◆ ASSIGNMENT
Retype the line in which "Tloušťka skla (mm)" appears, then every line after it until the records end. Leave out the pictures.

======

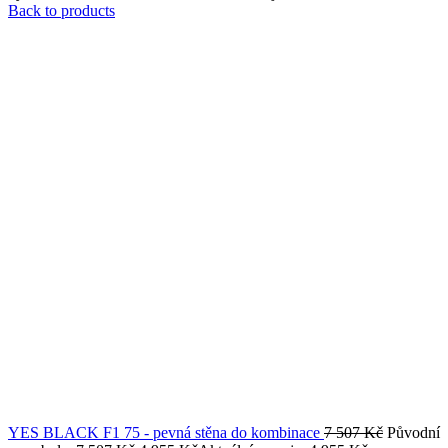
Výplň
číre (sklo)
Tloušťka skla (mm)
6
Úprava skla -
ano
TEKNO.CAL
Roztažení (cm)
2
Univerzální model
ano
Model L/P
ne
Spodní hliníkový profil
ne
Kombinace s modelem
B1, B2, B5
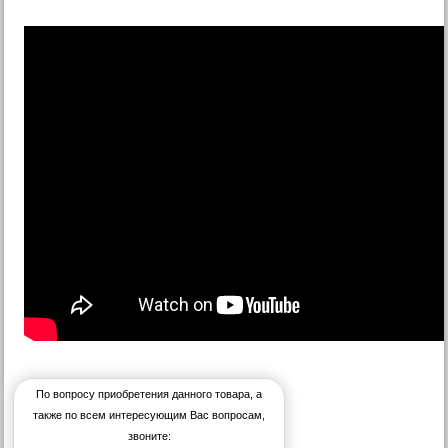
По вопросу приобретения данного товара, а
также по всем интересующим Вас вопросам,
звоните:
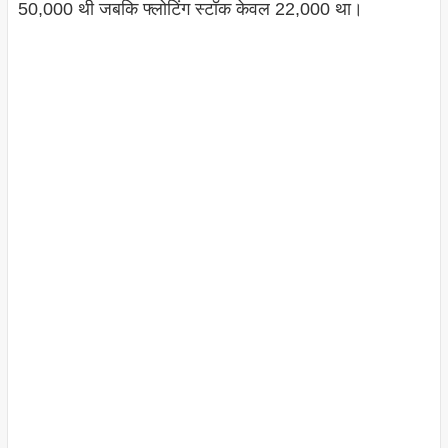
50,000 थी जबकि फ्लोटिंग स्टॉक केवल 22,000 था।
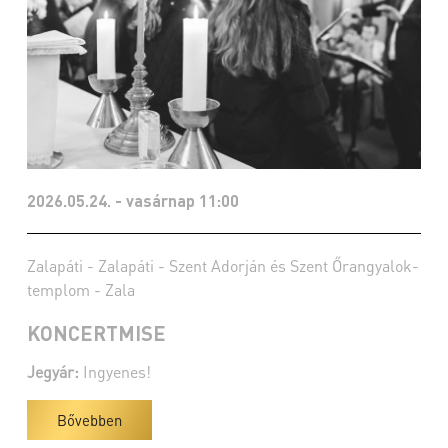
2026.05.24. - vasárnap 11:00
Zalapáti - Zalapáti - Szent Adorján és Szent Őrangyalok-
templom - Zala
KONCERTMISE
Jegyár:
Ingyenes!
Bővebben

======

◆ OUTPUT
Tloušťka skla (mm)
6
Úprava skla -
ano
TEKNO.CAL
Roztažení (cm)
2
Univerzální model
ano
Model L/P
ne
Spodní hliníkový profil
ne
Kombinace s modelem
B1, B2, B5
По вопросу приобретения данного товара, а
также по всем интересующим Вас вопросам,
звоните:
50,000 थी जबकि फ्लोटिंग स्टॉक केवल 22,000 था।
2026.05.24. - vasárnap 11:00
Zalapáti - Zalapáti - Szent Adorján és Szent Őrangyalok-
templom - Zala
KONCERTMISE
Jegyár:
Ingyenes!
Bővebben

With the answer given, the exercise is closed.